星の輪

荒れた指先で空の文字をなぞったら上のほうから聞こえてくる星の羽音に似ていました。時の限りに歌うひとはもっとすてきになりたいって風に吹かれているのかわからなくて、そのひとを思うだけでいまはうれしいって貝がらを耳にあてて、引っ張られた糸と出会って変わったひとはそんな自分が好きになれるのでしょうか。これから星たちはそっと羽根をのばしてあじさいの蕾にねむり、細い雨が降ったそのときにほどけていくのを待っています。あわい日差しも白い雲もつめこんだかばんはもうはちきれそうです。

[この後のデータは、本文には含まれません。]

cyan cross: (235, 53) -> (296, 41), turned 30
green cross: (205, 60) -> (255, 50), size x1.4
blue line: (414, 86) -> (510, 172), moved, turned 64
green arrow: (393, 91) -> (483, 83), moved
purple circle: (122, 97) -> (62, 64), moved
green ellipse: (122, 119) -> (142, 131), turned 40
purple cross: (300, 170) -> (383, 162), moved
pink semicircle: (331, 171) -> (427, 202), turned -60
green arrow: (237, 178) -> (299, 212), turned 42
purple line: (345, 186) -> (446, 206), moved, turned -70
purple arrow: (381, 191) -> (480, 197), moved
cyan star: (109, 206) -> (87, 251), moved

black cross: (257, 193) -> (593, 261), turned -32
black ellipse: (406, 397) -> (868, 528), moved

かばんを開けたらひんやりした細い指に遠い歌が道をなくして、夜が来る前に干し草の香りがないはずの記憶の向こうの扉を開けようとしています。気をつけて、手にしたグラスを落とさないように、急かす汽笛にあおられた帆はきっと鈴の音と違う風をはらんで、古びた本と叶わない夢はまるい星空にほろほろと崩れていって、いつかこの世界にひとりだけになってもまだ終わらない手品は面影を探しつづけるひとの果たされない約束をたぐり寄せて閉じ込めてしまうから。もう一歩も前に進めないとしても。

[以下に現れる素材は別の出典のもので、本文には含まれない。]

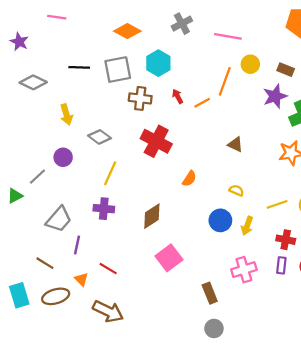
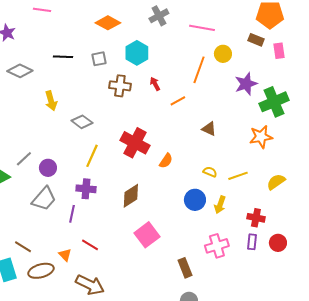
gray square: (118, 70) -> (99, 59), size x0.6
brown rectangle: (286, 70) -> (256, 40), moved
orange line: (202, 103) -> (178, 101), moved
red cross: (156, 141) -> (135, 143), moved
purple circle: (63, 157) -> (48, 168), moved
yellow line: (277, 204) -> (238, 176), moved
purple line: (77, 245) -> (72, 214), moved
brown line: (45, 263) -> (23, 247), moved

ふと雑貨屋さんで手にした檜の木片がとてもいい香りだった日に、せっかく作った唇をはやく開いてっていらいらしないようにしましょう。重たければ重たいほどみんなが何を言っても動かなくなるなら、そういう気持ちだってそんなに悪くないんじゃないかって、星だって円を描いてたくさんのなにかを押しつぶしてきたんだから、そのときになにかが終わったっていわれても、刺青の針はきっとわたしのどこかに色を入れてそっと空をめぐり、たとえ神さまに禁じられたってわたしは同じことをするのです。